# Work to be completed
One number is the whole answer: how many lines of the material hold "foliar".

# Data to use
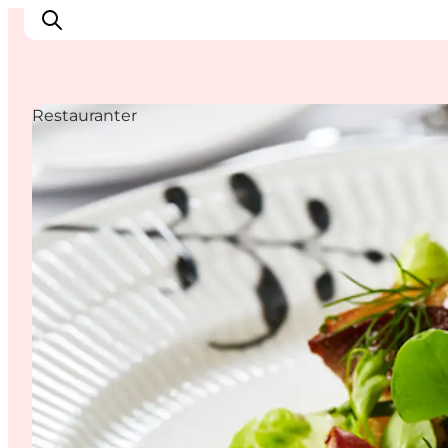
Restauranter
Oplev
Byer og steder
Events
Spis
Overnat
Planlæg din tur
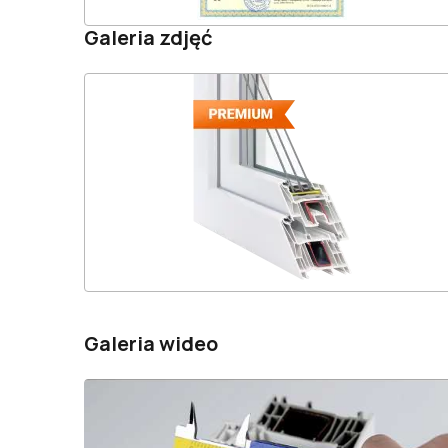
Galeria zdjęć
Galeria wideo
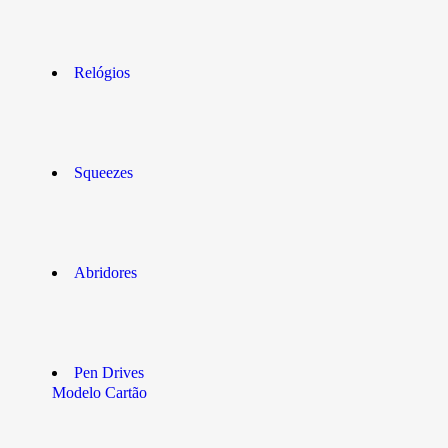
Relógios
Squeezes
Abridores
Pen Drives
Modelo Cartão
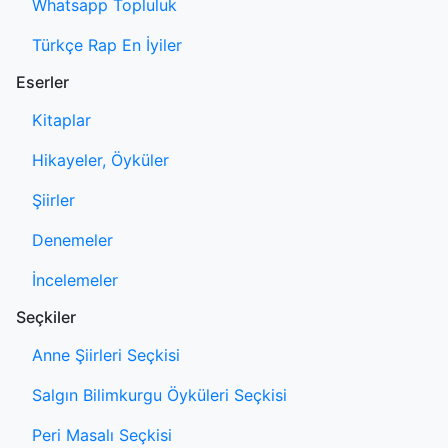
Whatsapp Topluluk
Türkçe Rap En İyiler
Eserler
Kitaplar
Hikayeler, Öyküler
Şiirler
Denemeler
İncelemeler
Seçkiler
Anne Şiirleri Seçkisi
Salgın Bilimkurgu Öyküleri Seçkisi
Peri Masalı Seçkisi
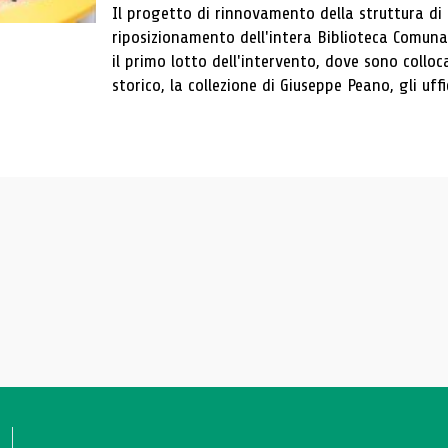
Il progetto di rinnovamento della struttura di
riposizionamento dell'intera Biblioteca Comun
il primo lotto dell'intervento, dove sono colloca
storico, la collezione di Giuseppe Peano, gli uffi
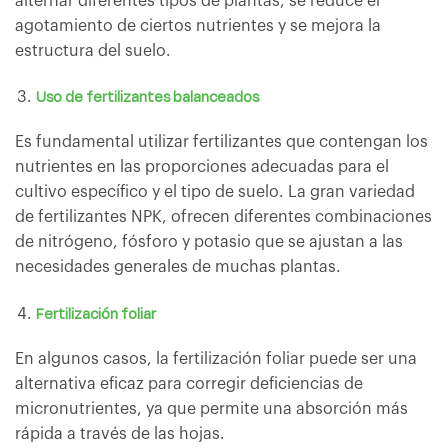
alternar diferentes tipos de plantas, se reduce el
agotamiento de ciertos nutrientes y se mejora la
estructura del suelo.
Uso de fertilizantes balanceados
Es fundamental utilizar fertilizantes que contengan los
nutrientes en las proporciones adecuadas para el
cultivo específico y el tipo de suelo. La gran variedad
de fertilizantes NPK, ofrecen diferentes combinaciones
de nitrógeno, fósforo y potasio que se ajustan a las
necesidades generales de muchas plantas.
Fertilización foliar
En algunos casos, la fertilización foliar puede ser una
alternativa eficaz para corregir deficiencias de
micronutrientes, ya que permite una absorción más
rápida a través de las hojas.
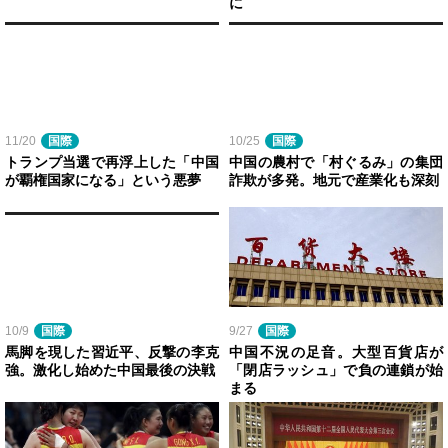
に
11/20
国際
10/25
国際
トランプ当選で再浮上した「中国
中国の農村で「村ぐるみ」の集団
が覇権国家になる」という悪夢
詐欺が多発。地元で産業化も深刻
10/9
国際
9/27
国際
馬脚を現した習近平、反撃の李克
中国不況の足音。大型百貨店が
強。激化し始めた中国最後の決戦
「閉店ラッシュ」で負の連鎖が始
まる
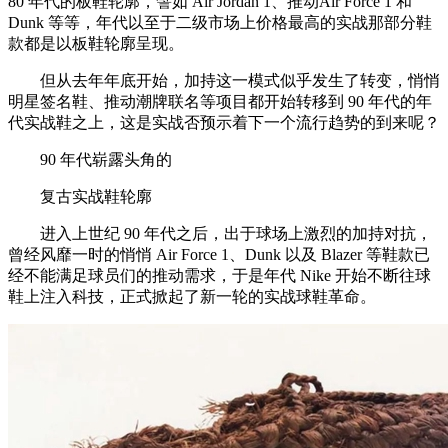
80 年代的板鞋轮廓，譬如 Air Jordan 1、推动Air Force 1 和
Dunk 等等，年代以至于二级市场上价格最高的实战那部分鞋
款都是以板鞋轮廓呈现。
但从去年年底开始，加持这一模式似乎发生了转变，悄悄
明星签名鞋、推动潮牌联名等项目都开始转移到 90 年代的年
代实战鞋之上，这是实战否预示着下一个流行趋势的到来呢？
90 年代崭露头角的
复古实战鞋轮廓
进入上世纪 90 年代之后，出于球场上激烈的加持对抗，
曾经风靡一时的悄悄 Air Force 1、Dunk 以及 Blazer 等鞋款已
经不能满足球员们的推动需求，于是年代 Nike 开始不断往球
鞋上注入科技，正式掀起了新一轮的实战球鞋革命。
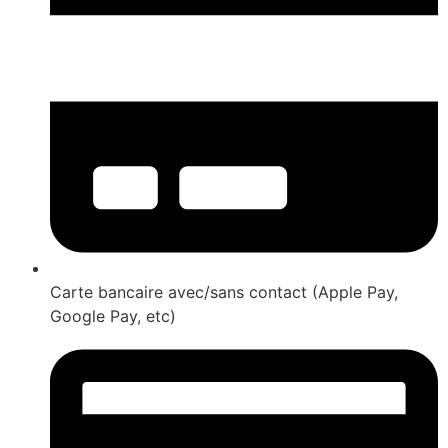
Carte bancaire avec/sans contact (Apple Pay,
Google Pay, etc)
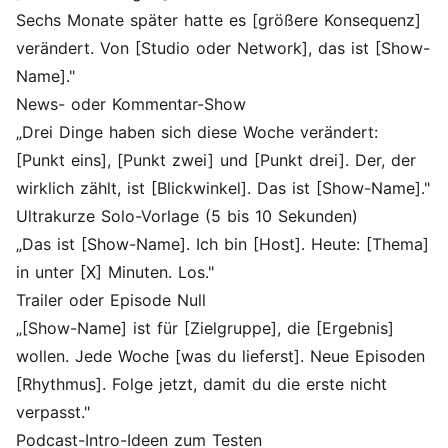
Sechs Monate später hatte es [größere Konsequenz]
verändert. Von [Studio oder Network], das ist [Show-
Name]."
News- oder Kommentar-Show
„Drei Dinge haben sich diese Woche verändert:
[Punkt eins], [Punkt zwei] und [Punkt drei]. Der, der
wirklich zählt, ist [Blickwinkel]. Das ist [Show-Name]."
Ultrakurze Solo-Vorlage (5 bis 10 Sekunden)
„Das ist [Show-Name]. Ich bin [Host]. Heute: [Thema]
in unter [X] Minuten. Los."
Trailer oder Episode Null
„[Show-Name] ist für [Zielgruppe], die [Ergebnis]
wollen. Jede Woche [was du lieferst]. Neue Episoden
[Rhythmus]. Folge jetzt, damit du die erste nicht
verpasst."
Podcast-Intro-Ideen zum Testen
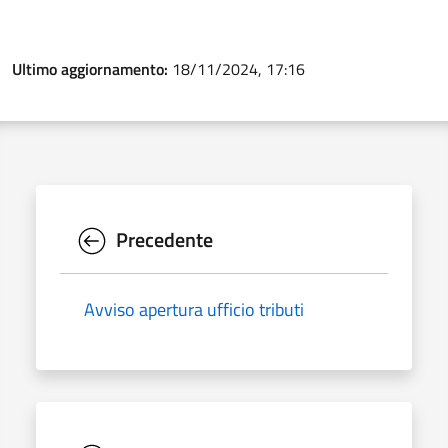
Ultimo aggiornamento:
18/11/2024, 17:16
Precedente
Avviso apertura ufficio tributi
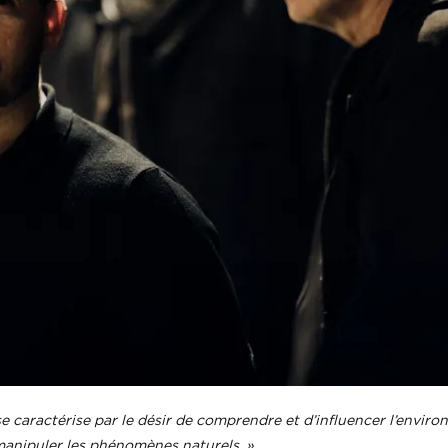
 caractérise par le désir de comprendre et d’influencer l’enviro
manipuler les phénomènes naturels. »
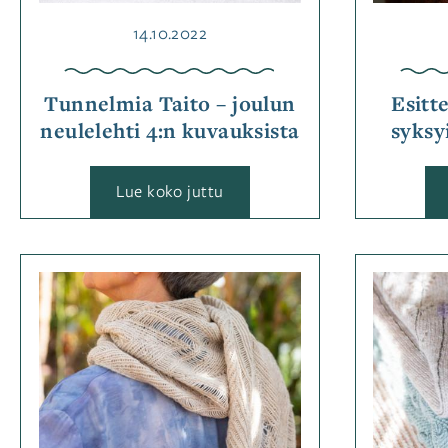
Julkaistu
14.10.2022
Tunnelmia Taito – joulun
Esitt
neulelehti 4:n kuvauksista
syksy
:
Lue koko juttu
Tunnelmia
Taito
–
joulun
neulelehti
Kategoriassa
4:n
kuvauksista
Jutut
,
Ohjemallistot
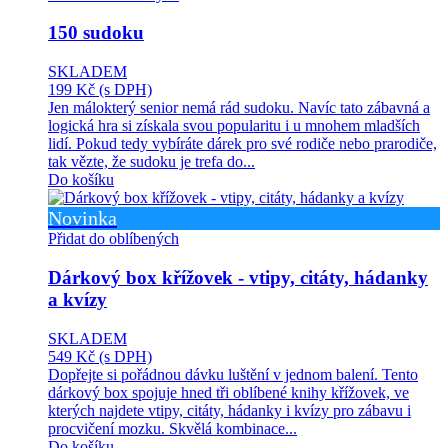
150 sudoku
SKLADEM
199 Kč
(s DPH)
Jen málokterý senior nemá rád sudoku. Navíc tato zábavná a
logická hra si získala svou popularitu i u mnohem mladších
lidí. Pokud tedy vybíráte dárek pro své rodiče nebo prarodiče,
tak vězte, že sudoku je trefa do...
Do košíku
Novinka
Přidat do oblíbených
Dárkový box křížovek - vtipy, citáty, hádanky
a kvízy
SKLADEM
549 Kč
(s DPH)
Dopřejte si pořádnou dávku luštění v jednom balení. Tento
dárkový box spojuje hned tři oblíbené knihy křížovek, ve
kterých najdete vtipy, citáty, hádanky i kvízy pro zábavu i
procvičení mozku. Skvělá kombinace...
Do košíku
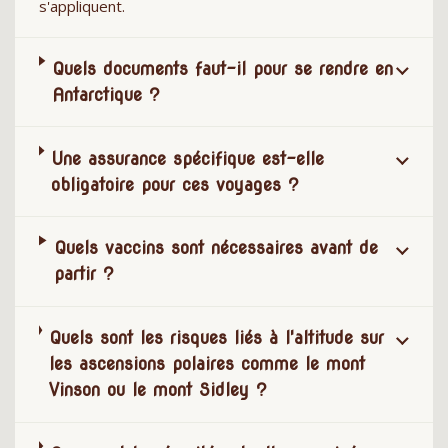
s'appliquent.
Quels documents faut-il pour se rendre en
Antarctique ?
Une assurance spécifique est-elle
obligatoire pour ces voyages ?
Quels vaccins sont nécessaires avant de
partir ?
Quels sont les risques liés à l'altitude sur
les ascensions polaires comme le mont
Vinson ou le mont Sidley ?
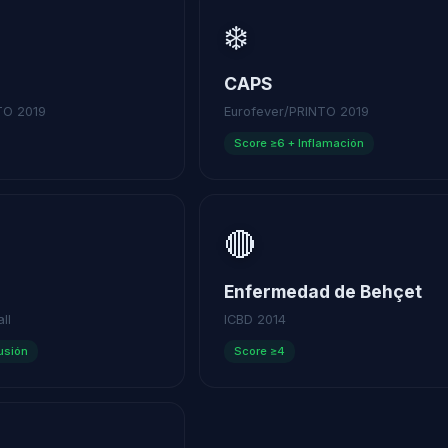
❄️
CAPS
TO 2019
Eurofever/PRINTO 2019
Score ≥6 + Inflamación
🔴
Enfermedad de Behçet
ll
ICBD 2014
usión
Score ≥4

# Finished exercise
2